Mahd von Heideflächen unterstützt die Beweidungsmaßnahme
Als weitere ergänzende Maßnahme zum Basismanagement Beweidung werden die stark überalterten und verholzten Heidekraut-Bestände sukzessive einmalig durch Mahd verjüngt. Die bereits gemähten Heideflächen werden durch die Rinder und Pferde signifikant häufiger zur Futteraufnahme genutzt als die überalterten und stark verholzten Heidekraut-Bestände. Diese ergänzenden Maßnahmen werden durch die stoffliche Verwertung des Landschaftspflegematerials kostenneutral in Kooperation mit dem Bundesforstbetrieb Mittelelbe als Dienstleister für die Flächeneigentümerin, die Naturerbe-Tochter der DBU, auf ca. 460 Hektar Fläche umgesetzt.
Besuch möglich: Wegenetz, Lehrpfad und Exkursionen
Das Beweidungsprojekt in der Oranienbaumer Heide besitzt eine hohe Akzeptanz in der Bevölkerung.
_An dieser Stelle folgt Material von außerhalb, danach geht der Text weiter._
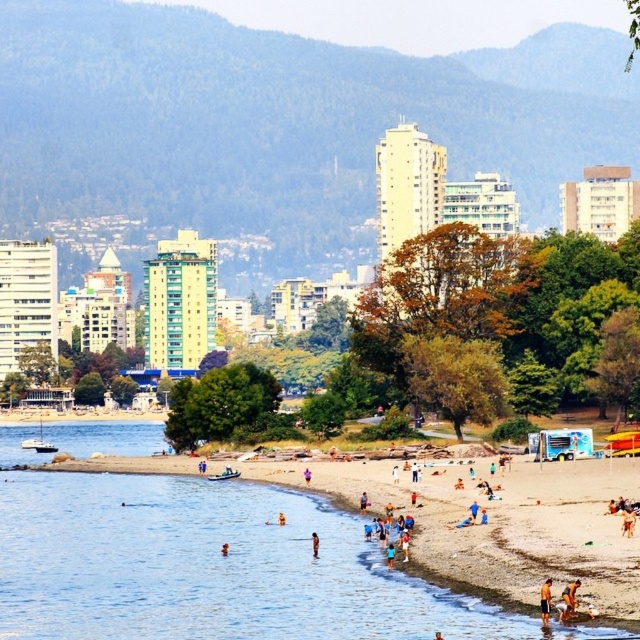 Does smooth sand beach at lower right have a larger size compared to orange fabric shorts at lower right?

Yes, smooth sand beach at lower right is bigger than orange fabric shorts at lower right.

What do you see at coordinates (209, 566) in the screenshot? I see `smooth sand beach at lower right` at bounding box center [209, 566].

At what (x,y) coordinates should I click in order to perform the action: click on smooth sand beach at lower right. Please return your answer as a coordinate pair (x, y). The image size is (640, 640). Looking at the image, I should click on (209, 566).

Does tan skin person at lower right appear over tan skin person at beach center?

Actually, tan skin person at lower right is below tan skin person at beach center.

This screenshot has height=640, width=640. What do you see at coordinates (545, 600) in the screenshot? I see `tan skin person at lower right` at bounding box center [545, 600].

Find the location of a particular element. Image resolution: width=640 pixels, height=640 pixels. tan skin person at lower right is located at coordinates (545, 600).

Which is more to the right, smooth sand beach at lower right or tan skin person at lower right?

Positioned to the right is tan skin person at lower right.

Between smooth sand beach at lower right and tan skin person at lower right, which one is positioned higher?

tan skin person at lower right is higher up.

Which is behind, point (410, 625) or point (547, 588)?

The point (410, 625) is more distant.

This screenshot has width=640, height=640. I want to click on smooth sand beach at lower right, so click(x=209, y=566).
Dazu trug insbesondere die durch die Naturerbe-Tochter der DBU finanzierte Munitionsbergung und Öffnung von Wegen für Erholungssuchende bei, aber auch die Einrichtung eines Lehrpfades sowie jährliche von der Hochschule Anhalt in Zusammenarbeit mit der Primigenius gGmbH veranstaltete Exkursionen und Informationsveranstaltungen. Die Naturerbe-Tochter der DBU ist Eigentümerin von 47 Naturerbeflächen in neun Bundesländern. Auf den insgesamt rund 60.000 Hektar – größtenteils ehemalige Militärflächen – sollen offene Lebensräume mit seltenen Arten durch Pflege bewahrt, Wälder möglichst ohne menschlichen Eingriff ihrer natürlichen Entwicklung überlassen, artenarme Forste zu naturnahen Wäldern und Feuchtgebiete sowie Gewässer ökologisch aufgewertet oder erhalten werden.